▶ TASK PROMPT:
Comb the records below for the string "jelzett" and copy each line where it turns up.

▶ Records from a data collection:
========

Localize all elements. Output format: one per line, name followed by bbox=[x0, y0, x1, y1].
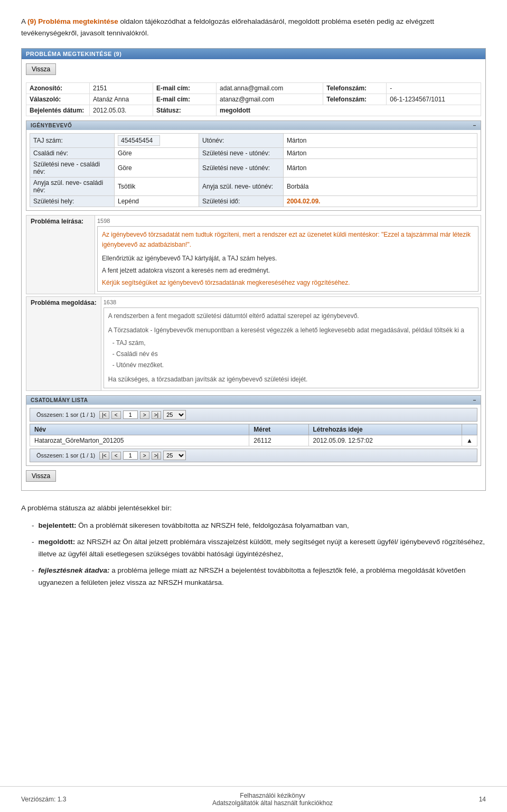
last-page-btn-bottom[interactable]: >| bbox=[152, 452, 161, 460]
body-text-section: A probléma státusza az alábbi jelentések… bbox=[21, 502, 486, 589]
item2-rest: az NRSZH az Ön által jelzett problémára … bbox=[39, 538, 485, 558]
last-page-btn-top[interactable]: >| bbox=[152, 411, 161, 419]
first-page-btn-bottom[interactable]: |< bbox=[99, 452, 109, 460]
problema-megoldas-row: Probléma megoldása: 1638 A rendszerben a… bbox=[26, 297, 481, 391]
taj-label: TAJ szám: bbox=[30, 134, 115, 148]
panel-title: Probléma megtekintése (9) bbox=[26, 51, 121, 57]
valaszolo-value: Atanáz Anna bbox=[90, 94, 153, 105]
anya-utonev-value: Borbála bbox=[284, 178, 477, 196]
intro-text-before: A bbox=[21, 17, 27, 25]
intro-paragraph: A (9) Probléma megtekintése oldalon tájé… bbox=[21, 16, 486, 39]
problema-megoldas-label: Probléma megoldása: bbox=[26, 297, 101, 391]
utonev-label: Utónév: bbox=[199, 134, 284, 148]
next-page-btn-bottom[interactable]: > bbox=[140, 452, 149, 460]
problema-megoldas-content: 1638 A rendszerben a fent megadott szüle… bbox=[101, 297, 481, 391]
igenybevevo-title-bar: Igénybevevő − bbox=[26, 121, 481, 130]
intro-link: (9) Probléma megtekintése bbox=[27, 17, 118, 25]
csaladi-row: Családi név: Göre Születési neve - utóné… bbox=[30, 148, 477, 159]
row-nev: Hatarozat_GöreMarton_201205 bbox=[30, 435, 249, 446]
item3-italic: fejlesztésnek átadva: bbox=[39, 566, 110, 574]
email1-value: adat.anna@gmail.com bbox=[217, 83, 323, 94]
csatolmany-panel: Csatolmány lista − Összesen: 1 sor (1 / … bbox=[26, 395, 481, 466]
telefonszam1-value: - bbox=[387, 83, 481, 94]
bejelentes-datum-value: 2012.05.03. bbox=[90, 105, 153, 116]
page-input-top[interactable] bbox=[123, 410, 138, 419]
szul-ido-field: 2004.02.09. bbox=[287, 198, 320, 205]
body-item3: - fejlesztésnek átadva: a probléma jelle… bbox=[21, 565, 486, 589]
bejelentes-datum-label: Bejelentés dátum: bbox=[26, 105, 90, 116]
szul-utonev2-label: Születési neve - utónév: bbox=[199, 159, 284, 178]
problema-leiras-number: 1598 bbox=[97, 218, 478, 224]
csaladi-label: Családi név: bbox=[30, 148, 115, 159]
csatolmany-collapse-btn[interactable]: − bbox=[473, 397, 476, 403]
leiras-line4: Kérjük segítségüket az igénybevevő törzs… bbox=[102, 278, 474, 288]
taj-field: 454545454 bbox=[118, 135, 160, 146]
email2-label: E-mail cím: bbox=[153, 94, 217, 105]
item1-rest: Ön a problémát sikeresen továbbította az… bbox=[77, 521, 349, 529]
megoldas-line4: - Családi név és bbox=[108, 349, 474, 359]
igenybevevo-body: TAJ szám: 454545454 Utónév: Márton Csalá… bbox=[26, 130, 481, 210]
csatolmany-data-row: Hatarozat_GöreMarton_201205 26112 2012.0… bbox=[30, 435, 477, 446]
megoldas-line2: A Törzsadatok - Igénybevevők menupontban… bbox=[108, 325, 474, 335]
dash1: - bbox=[32, 520, 34, 532]
col-letrehozas: Létrehozás ideje bbox=[308, 424, 462, 435]
col-meret: Méret bbox=[249, 424, 308, 435]
item2-text: megoldott: az NRSZH az Ön által jelzett … bbox=[39, 536, 486, 561]
szul-ido-label: Születési idő: bbox=[199, 196, 284, 207]
email1-label: E-mail cím: bbox=[153, 83, 217, 94]
csatolmany-title: Csatolmány lista bbox=[31, 397, 88, 403]
back-button-top[interactable]: Vissza bbox=[26, 63, 56, 75]
problema-leiras-textarea: Az igénybevevő törzsadatát nem tudtuk rö… bbox=[97, 226, 478, 292]
telefonszam1-label: Telefonszám: bbox=[323, 83, 387, 94]
szul-csaladi-value: Göre bbox=[115, 159, 199, 178]
summary-top: Összesen: 1 sor (1 / 1) bbox=[36, 412, 95, 418]
megoldas-line1: A rendszerben a fent megadott születési … bbox=[108, 311, 474, 321]
statusz-value: megoldott bbox=[217, 105, 481, 116]
main-panel: Probléma megtekintése (9) Vissza Azonosí… bbox=[21, 48, 486, 491]
per-page-select-bottom[interactable]: 25 50 100 bbox=[163, 451, 186, 460]
body-item1: - bejelentett: Ön a problémát sikeresen … bbox=[21, 520, 486, 532]
prev-page-btn-bottom[interactable]: < bbox=[111, 452, 121, 460]
problema-leiras-label: Probléma leírása: bbox=[26, 216, 95, 294]
szul-hely-row: Születési hely: Lepénd Születési idő: 20… bbox=[30, 196, 477, 207]
azonosito-label: Azonosító: bbox=[26, 83, 90, 94]
igenybevevo-panel: Igénybevevő − TAJ szám: 454545454 Utónév… bbox=[26, 120, 481, 211]
taj-value: 454545454 bbox=[115, 134, 199, 148]
first-page-btn-top[interactable]: |< bbox=[99, 411, 109, 419]
szul-csaladi-row: Születési neve - családi név: Göre Szüle… bbox=[30, 159, 477, 178]
igenybevevo-collapse-btn[interactable]: − bbox=[473, 123, 476, 128]
telefonszam2-label: Telefonszám: bbox=[323, 94, 387, 105]
valaszolo-label: Válaszoló: bbox=[26, 94, 90, 105]
szul-hely-value: Lepénd bbox=[115, 196, 199, 207]
panel-body: Vissza Azonosító: 2151 E-mail cím: adat.… bbox=[22, 59, 485, 490]
item3-text: fejlesztésnek átadva: a probléma jellege… bbox=[39, 565, 486, 589]
col-nev: Név bbox=[30, 424, 249, 435]
next-page-btn-top[interactable]: > bbox=[140, 411, 149, 419]
szul-csaladi-label: Születési neve - családi név: bbox=[30, 159, 115, 178]
bejelentes-row: Bejelentés dátum: 2012.05.03. Státusz: m… bbox=[26, 105, 481, 116]
valaszolo-row: Válaszoló: Atanáz Anna E-mail cím: atana… bbox=[26, 94, 481, 105]
leiras-line2: Ellenőriztük az igénybevevő TAJ kártyájá… bbox=[102, 254, 474, 264]
prev-page-btn-top[interactable]: < bbox=[111, 411, 121, 419]
problema-megoldas-number: 1638 bbox=[104, 299, 478, 305]
leiras-line3: A fent jelzett adatokra viszont a keresé… bbox=[102, 266, 474, 276]
csatolmany-body: Összesen: 1 sor (1 / 1) |< < > >| 25 50 … bbox=[26, 405, 481, 465]
item1-text: bejelentett: Ön a problémát sikeresen to… bbox=[39, 520, 349, 532]
azonosito-row: Azonosító: 2151 E-mail cím: adat.anna@gm… bbox=[26, 83, 481, 94]
row-letrehozas: 2012.05.09. 12:57:02 bbox=[308, 435, 462, 446]
anya-row: Anyja szül. neve- családi név: Tsötlik A… bbox=[30, 178, 477, 196]
footer-right: 14 bbox=[479, 796, 486, 803]
problema-leiras-content: 1598 Az igénybevevő törzsadatát nem tudt… bbox=[95, 216, 481, 294]
panel-title-bar: Probléma megtekintése (9) bbox=[22, 49, 485, 59]
footer-center-block: Felhasználói kézikönyv Adatszolgáltatók … bbox=[212, 792, 333, 807]
item1-bold: bejelentett: bbox=[39, 521, 77, 529]
anya-csaladi-label: Anyja szül. neve- családi név: bbox=[30, 178, 115, 196]
col-action bbox=[462, 424, 477, 435]
per-page-select-top[interactable]: 25 50 100 bbox=[163, 410, 186, 419]
statusz-label: Státusz: bbox=[153, 105, 217, 116]
back-button-bottom[interactable]: Vissza bbox=[26, 470, 56, 482]
info-table: Azonosító: 2151 E-mail cím: adat.anna@gm… bbox=[26, 82, 481, 116]
igenybevevo-table: TAJ szám: 454545454 Utónév: Márton Csalá… bbox=[30, 133, 477, 207]
pagination-top: Összesen: 1 sor (1 / 1) |< < > >| 25 50 … bbox=[30, 408, 477, 422]
page-input-bottom[interactable] bbox=[123, 451, 138, 460]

========

▶ SOLUTION FOR THIS PROBLEM:
item2-rest: az NRSZH az Ön által jelzett problémára … bbox=[39, 538, 485, 558]
item2-text: megoldott: az NRSZH az Ön által jelzett … bbox=[39, 536, 486, 561]
leiras-line3: A fent jelzett adatokra viszont a keresé… bbox=[102, 266, 474, 276]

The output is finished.